◆ WHAT IS REQUIRED
Without the images, print all the entries below exactly as given.

◆ DATASET ENTRIES
+--

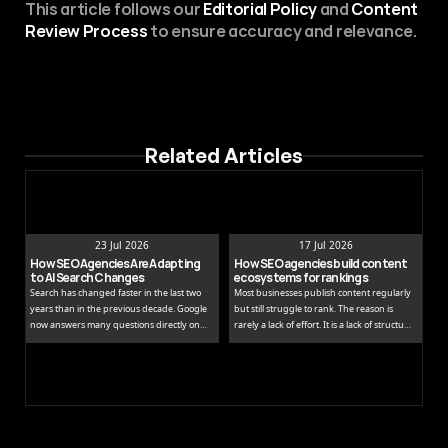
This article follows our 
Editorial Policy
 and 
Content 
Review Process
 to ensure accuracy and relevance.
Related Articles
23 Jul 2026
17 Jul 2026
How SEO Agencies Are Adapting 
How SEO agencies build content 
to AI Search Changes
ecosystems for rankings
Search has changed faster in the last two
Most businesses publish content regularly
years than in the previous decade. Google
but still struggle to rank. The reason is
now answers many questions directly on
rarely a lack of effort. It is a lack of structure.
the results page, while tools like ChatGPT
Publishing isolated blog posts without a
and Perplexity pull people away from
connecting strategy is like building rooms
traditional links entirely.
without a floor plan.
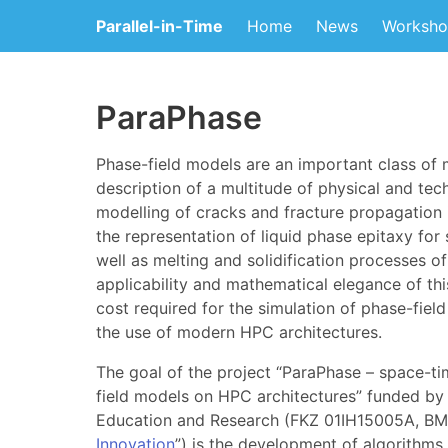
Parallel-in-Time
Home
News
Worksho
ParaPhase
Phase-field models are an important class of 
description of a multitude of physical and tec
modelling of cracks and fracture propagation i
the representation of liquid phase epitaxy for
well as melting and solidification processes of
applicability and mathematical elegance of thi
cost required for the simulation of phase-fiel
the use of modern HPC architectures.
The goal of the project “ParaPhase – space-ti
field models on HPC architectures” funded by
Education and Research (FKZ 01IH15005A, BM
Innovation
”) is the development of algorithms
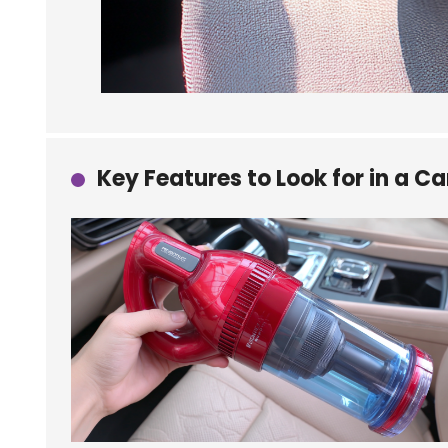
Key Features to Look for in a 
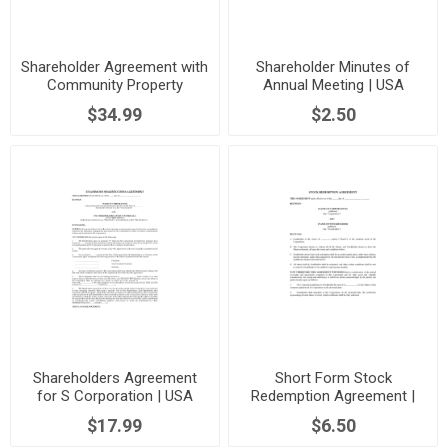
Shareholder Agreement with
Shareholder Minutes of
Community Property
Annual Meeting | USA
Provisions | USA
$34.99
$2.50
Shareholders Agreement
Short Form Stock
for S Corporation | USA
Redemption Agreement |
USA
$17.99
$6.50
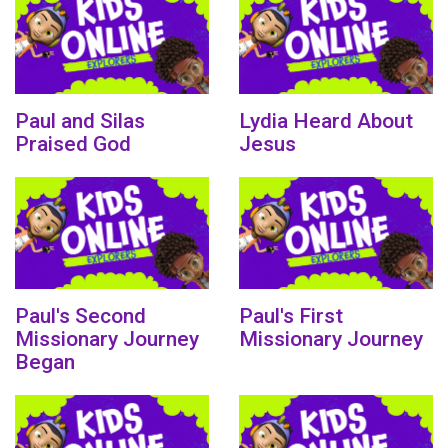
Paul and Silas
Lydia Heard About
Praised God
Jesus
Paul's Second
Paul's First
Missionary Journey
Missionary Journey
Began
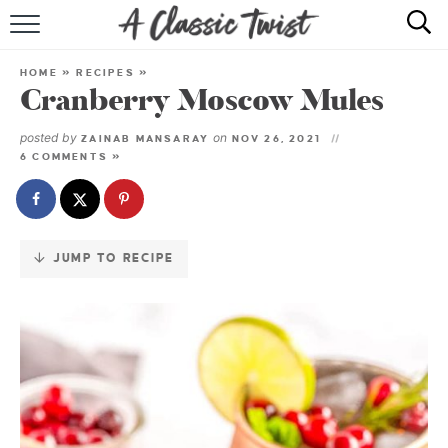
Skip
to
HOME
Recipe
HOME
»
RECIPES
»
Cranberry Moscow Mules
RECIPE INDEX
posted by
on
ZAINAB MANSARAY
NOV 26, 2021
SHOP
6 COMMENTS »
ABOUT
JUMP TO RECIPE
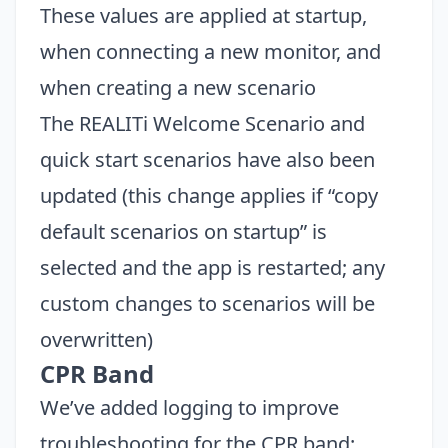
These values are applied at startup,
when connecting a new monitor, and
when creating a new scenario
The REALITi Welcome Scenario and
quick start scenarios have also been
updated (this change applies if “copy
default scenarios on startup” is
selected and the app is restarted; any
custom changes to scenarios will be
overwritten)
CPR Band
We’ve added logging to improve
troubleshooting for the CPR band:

+--

◆ RESULT
This article follows our 
Editorial Policy
 and 
Content 
Review Process
 to ensure accuracy and relevance.
Related Articles
23 Jul 2026
17 Jul 2026
How SEO Agencies Are Adapting 
How SEO agencies build content 
to AI Search Changes
ecosystems for rankings
Search has changed faster in the last two
Most businesses publish content regularly
years than in the previous decade. Google
but still struggle to rank. The reason is
now answers many questions directly on
rarely a lack of effort. It is a lack of structure.
the results page, while tools like ChatGPT
Publishing isolated blog posts without a
and Perplexity pull people away from
connecting strategy is like building rooms
traditional links entirely.
without a floor plan.
Parallel-in-Time
Home
News
Worksho
ParaPhase
Phase-field models are an important class of 
description of a multitude of physical and tec
modelling of cracks and fracture propagation i
the representation of liquid phase epitaxy for
well as melting and solidification processes of
applicability and mathematical elegance of thi
cost required for the simulation of phase-fiel
the use of modern HPC architectures.
The goal of the project “ParaPhase – space-ti
field models on HPC architectures” funded by
Education and Research (FKZ 01IH15005A, BM
Innovation
”) is the development of algorithms
Key Features to Look for in a 
Shareholder Agreement with
Shareholder Minutes of
Community Property
Annual Meeting | USA
Provisions | USA
$34.99
$2.50
Shareholders Agreement
Short Form Stock
for S Corporation | USA
Redemption Agreement |
USA
$17.99
$6.50
Paul and Silas
Lydia Heard About
Praised God
Jesus
Paul's Second
Paul's First
Missionary Journey
Missionary Journey
Began
Skip
to
HOME
Recipe
HOME
»
RECIPES
»
Cranberry Moscow Mules
RECIPE INDEX
posted by
on
ZAINAB MANSARAY
NOV 26, 2021
SHOP
6 COMMENTS »
ABOUT
JUMP TO RECIPE
These values are applied at startup,
when connecting a new monitor, and
when creating a new scenario
The REALITi Welcome Scenario and
quick start scenarios have also been
updated (this change applies if “copy
default scenarios on startup” is
selected and the app is restarted; any
custom changes to scenarios will be
overwritten)
CPR Band
We’ve added logging to improve
troubleshooting for the CPR band:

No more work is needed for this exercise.